=== Dataset excerpts ===
——
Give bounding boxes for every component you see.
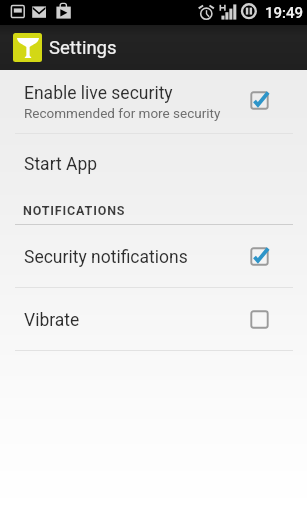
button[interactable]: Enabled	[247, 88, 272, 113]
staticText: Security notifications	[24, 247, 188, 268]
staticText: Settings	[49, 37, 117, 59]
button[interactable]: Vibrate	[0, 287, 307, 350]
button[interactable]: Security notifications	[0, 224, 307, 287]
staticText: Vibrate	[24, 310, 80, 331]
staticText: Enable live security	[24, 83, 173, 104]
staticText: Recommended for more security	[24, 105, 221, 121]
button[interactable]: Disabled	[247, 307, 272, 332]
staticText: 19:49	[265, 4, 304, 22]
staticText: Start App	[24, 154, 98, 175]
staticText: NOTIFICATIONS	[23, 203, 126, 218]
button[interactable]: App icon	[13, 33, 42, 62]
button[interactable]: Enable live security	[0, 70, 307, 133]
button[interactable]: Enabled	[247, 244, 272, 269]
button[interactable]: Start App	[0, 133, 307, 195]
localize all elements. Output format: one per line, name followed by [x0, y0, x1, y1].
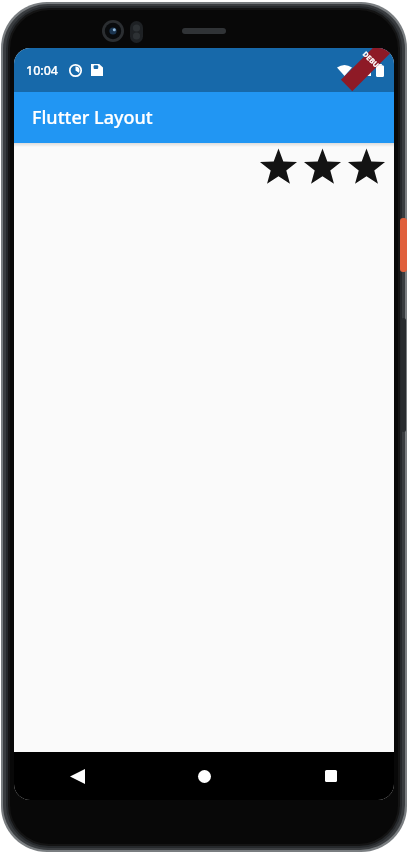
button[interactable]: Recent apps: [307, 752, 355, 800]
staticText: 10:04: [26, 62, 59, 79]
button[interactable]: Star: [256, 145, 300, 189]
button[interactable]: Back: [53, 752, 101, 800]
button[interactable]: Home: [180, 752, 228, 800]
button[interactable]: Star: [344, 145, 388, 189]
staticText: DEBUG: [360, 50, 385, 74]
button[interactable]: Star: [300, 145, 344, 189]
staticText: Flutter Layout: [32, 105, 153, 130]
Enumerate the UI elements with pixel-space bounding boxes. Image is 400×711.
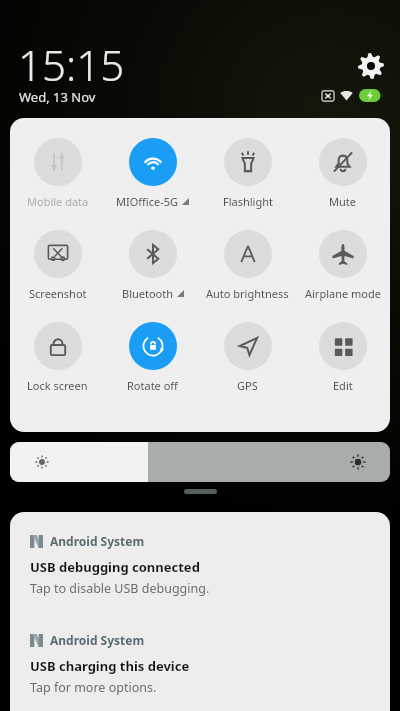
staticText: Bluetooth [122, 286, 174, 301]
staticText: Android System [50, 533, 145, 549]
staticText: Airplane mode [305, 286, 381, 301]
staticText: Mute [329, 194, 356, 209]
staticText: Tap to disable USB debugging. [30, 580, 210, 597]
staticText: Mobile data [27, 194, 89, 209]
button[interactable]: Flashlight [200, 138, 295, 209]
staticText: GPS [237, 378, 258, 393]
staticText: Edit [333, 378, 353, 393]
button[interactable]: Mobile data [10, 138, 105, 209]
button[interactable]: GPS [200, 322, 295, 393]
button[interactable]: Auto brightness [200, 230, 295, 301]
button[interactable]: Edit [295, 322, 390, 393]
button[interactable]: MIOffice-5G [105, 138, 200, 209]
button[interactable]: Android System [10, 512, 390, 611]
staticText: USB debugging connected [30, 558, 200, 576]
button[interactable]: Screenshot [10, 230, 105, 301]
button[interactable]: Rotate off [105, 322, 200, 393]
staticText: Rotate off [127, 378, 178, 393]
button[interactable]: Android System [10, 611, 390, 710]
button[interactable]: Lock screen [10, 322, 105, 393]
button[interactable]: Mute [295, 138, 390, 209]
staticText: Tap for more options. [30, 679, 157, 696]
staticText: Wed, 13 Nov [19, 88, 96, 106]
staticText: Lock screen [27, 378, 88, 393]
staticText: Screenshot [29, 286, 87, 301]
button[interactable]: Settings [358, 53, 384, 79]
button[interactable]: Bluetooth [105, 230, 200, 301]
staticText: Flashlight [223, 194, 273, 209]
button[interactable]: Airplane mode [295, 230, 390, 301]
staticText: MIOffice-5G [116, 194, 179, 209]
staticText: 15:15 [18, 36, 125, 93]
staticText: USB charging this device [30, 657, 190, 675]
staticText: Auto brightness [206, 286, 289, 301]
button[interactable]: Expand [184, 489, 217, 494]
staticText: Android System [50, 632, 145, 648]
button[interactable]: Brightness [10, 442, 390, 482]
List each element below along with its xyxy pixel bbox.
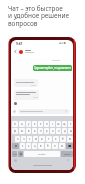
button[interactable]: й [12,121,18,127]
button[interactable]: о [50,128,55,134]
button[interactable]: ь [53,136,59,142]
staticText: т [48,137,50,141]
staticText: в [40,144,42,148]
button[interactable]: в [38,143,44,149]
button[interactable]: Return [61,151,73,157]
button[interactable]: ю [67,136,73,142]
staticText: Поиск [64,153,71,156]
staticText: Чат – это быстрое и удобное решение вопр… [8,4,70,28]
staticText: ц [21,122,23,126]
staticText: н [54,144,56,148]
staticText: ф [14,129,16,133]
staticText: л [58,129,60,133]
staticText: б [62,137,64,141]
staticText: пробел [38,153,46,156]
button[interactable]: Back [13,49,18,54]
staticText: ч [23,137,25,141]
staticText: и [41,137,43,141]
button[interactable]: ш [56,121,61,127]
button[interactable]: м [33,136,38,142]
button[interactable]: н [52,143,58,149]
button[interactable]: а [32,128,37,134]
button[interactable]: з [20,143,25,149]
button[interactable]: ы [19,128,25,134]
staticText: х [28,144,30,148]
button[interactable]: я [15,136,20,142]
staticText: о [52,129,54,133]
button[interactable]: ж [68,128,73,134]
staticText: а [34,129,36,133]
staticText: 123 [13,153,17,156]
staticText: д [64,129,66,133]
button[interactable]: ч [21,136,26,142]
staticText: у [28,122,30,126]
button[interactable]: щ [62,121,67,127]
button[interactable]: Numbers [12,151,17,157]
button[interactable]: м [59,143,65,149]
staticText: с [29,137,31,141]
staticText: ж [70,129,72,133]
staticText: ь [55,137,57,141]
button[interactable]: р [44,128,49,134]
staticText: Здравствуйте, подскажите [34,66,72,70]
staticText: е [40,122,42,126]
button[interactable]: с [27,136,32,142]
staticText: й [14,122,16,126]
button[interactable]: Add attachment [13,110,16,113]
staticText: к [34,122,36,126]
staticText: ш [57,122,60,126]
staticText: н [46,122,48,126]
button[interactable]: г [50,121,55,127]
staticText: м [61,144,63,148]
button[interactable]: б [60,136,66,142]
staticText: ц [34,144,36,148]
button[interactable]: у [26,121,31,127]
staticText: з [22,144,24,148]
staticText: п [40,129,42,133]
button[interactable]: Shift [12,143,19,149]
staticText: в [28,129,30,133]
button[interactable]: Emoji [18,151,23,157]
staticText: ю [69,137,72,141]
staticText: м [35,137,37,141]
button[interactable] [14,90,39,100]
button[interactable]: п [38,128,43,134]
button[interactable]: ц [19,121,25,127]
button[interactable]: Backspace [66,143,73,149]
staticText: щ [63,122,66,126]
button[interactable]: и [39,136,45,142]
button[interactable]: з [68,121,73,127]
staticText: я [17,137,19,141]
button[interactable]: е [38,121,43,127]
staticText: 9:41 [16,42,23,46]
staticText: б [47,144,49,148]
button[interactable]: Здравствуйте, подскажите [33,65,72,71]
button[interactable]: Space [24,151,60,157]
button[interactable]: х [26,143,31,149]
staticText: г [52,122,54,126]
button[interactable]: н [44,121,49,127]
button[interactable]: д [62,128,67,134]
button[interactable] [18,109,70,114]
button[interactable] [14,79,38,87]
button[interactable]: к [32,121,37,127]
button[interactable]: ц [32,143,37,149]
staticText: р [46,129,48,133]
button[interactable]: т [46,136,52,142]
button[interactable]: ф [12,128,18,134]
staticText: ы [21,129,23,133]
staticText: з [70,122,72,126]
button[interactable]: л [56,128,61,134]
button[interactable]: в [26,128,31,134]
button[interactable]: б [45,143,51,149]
——
=== What you are asked to do ===
Lines with the string "Settings": pick each one out of the material and return it.

=== Your solution ===
staticText: Settings	[49, 37, 117, 59]
button[interactable]: Settings [358, 53, 384, 79]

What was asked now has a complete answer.